--- RAW DATA Enclosed Below ---
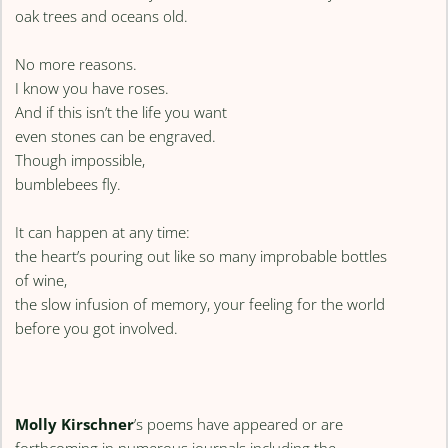
oak trees and oceans old.
No more reasons.
I know you have roses.
And if this isn’t the life you want
even stones can be engraved.
Though impossible,
bumblebees fly.
It can happen at any time:
the heart’s pouring out like so many improbable bottles
of wine,
the slow infusion of memory, your feeling for the world
before you got involved.
Molly Kirschner
’s poems have appeared or are
forthcoming in numerous journals including the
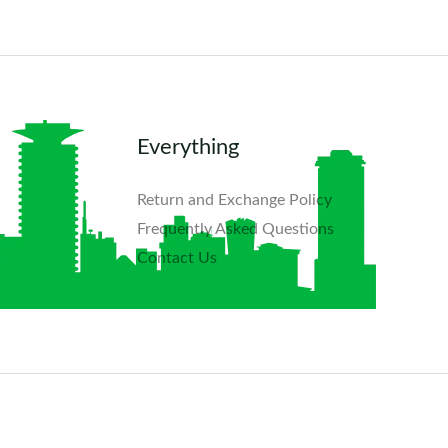
Everything
Return and Exchange Policy
Frequently Asked Questions​
Contact Us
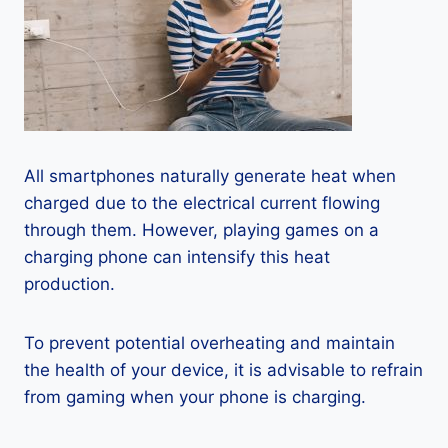
All smartphones naturally generate heat when
charged due to the electrical current flowing
through them. However, playing games on a
charging phone can intensify this heat
production.
To prevent potential overheating and maintain
the health of your device, it is advisable to refrain
from gaming when your phone is charging.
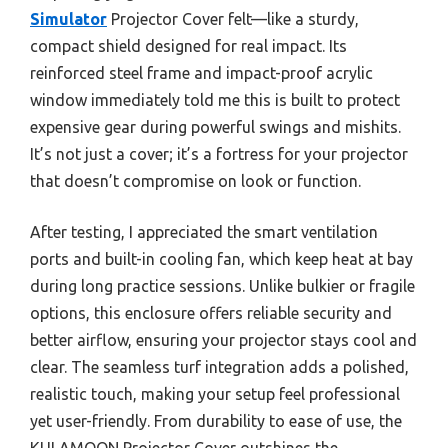
Simulator
Projector Cover felt—like a sturdy,
compact shield designed for real impact. Its
reinforced steel frame and impact-proof acrylic
window immediately told me this is built to protect
expensive gear during powerful swings and mishits.
It’s not just a cover; it’s a fortress for your projector
that doesn’t compromise on look or function.
After testing, I appreciated the smart ventilation
ports and built-in cooling fan, which keep heat at bay
during long practice sessions. Unlike bulkier or fragile
options, this enclosure offers reliable security and
better airflow, ensuring your projector stays cool and
clear. The seamless turf integration adds a polished,
realistic touch, making your setup feel professional
yet user-friendly. From durability to ease of use, the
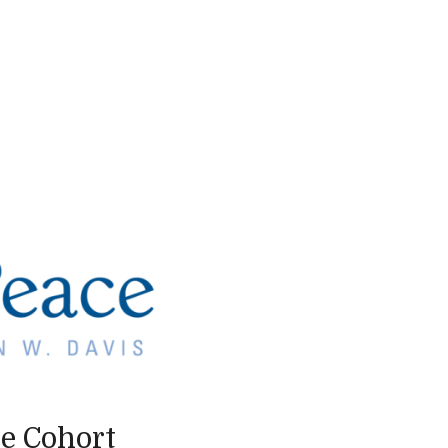
ce Cohort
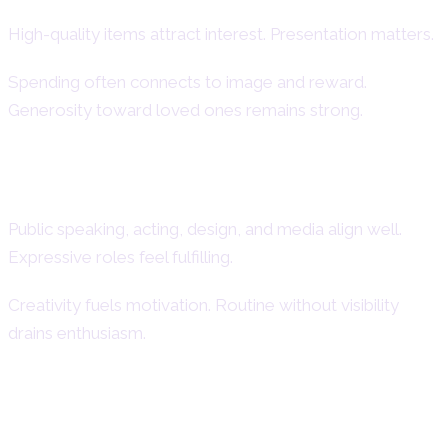
High-quality items attract interest. Presentation matters.
Spending often connects to image and reward.
Generosity toward loved ones remains strong.
Creative and Performance-Oriented
Careers
Public speaking, acting, design, and media align well.
Expressive roles feel fulfilling.
Creativity fuels motivation. Routine without visibility
drains enthusiasm.
Style, Appearance, and Self-
Expression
--- End of Enclosed RAW DATA ---
REQUIRED WORK: Output every line of the records exactly, excluding all pictures.

WRITTEN REPLY:
oak trees and oceans old.
No more reasons.
I know you have roses.
And if this isn’t the life you want
even stones can be engraved.
Though impossible,
bumblebees fly.
It can happen at any time:
the heart’s pouring out like so many improbable bottles
of wine,
the slow infusion of memory, your feeling for the world
before you got involved.
Molly Kirschner
’s poems have appeared or are
forthcoming in numerous journals including the
Everything
Return and Exchange Policy
Frequently Asked Questions​
Contact Us
All smartphones naturally generate heat when
charged due to the electrical current flowing
through them. However, playing games on a
charging phone can intensify this heat
production.
To prevent potential overheating and maintain
the health of your device, it is advisable to refrain
from gaming when your phone is charging.
Simulator
Projector Cover felt—like a sturdy,
compact shield designed for real impact. Its
reinforced steel frame and impact-proof acrylic
window immediately told me this is built to protect
expensive gear during powerful swings and mishits.
It’s not just a cover; it’s a fortress for your projector
that doesn’t compromise on look or function.
After testing, I appreciated the smart ventilation
ports and built-in cooling fan, which keep heat at bay
during long practice sessions. Unlike bulkier or fragile
options, this enclosure offers reliable security and
better airflow, ensuring your projector stays cool and
clear. The seamless turf integration adds a polished,
realistic touch, making your setup feel professional
yet user-friendly. From durability to ease of use, the
ce Cohort
High-quality items attract interest. Presentation matters.
Spending often connects to image and reward.
Generosity toward loved ones remains strong.
Creative and Performance-Oriented
Careers
Public speaking, acting, design, and media align well.
Expressive roles feel fulfilling.
Creativity fuels motivation. Routine without visibility
drains enthusiasm.
Style, Appearance, and Self-
Expression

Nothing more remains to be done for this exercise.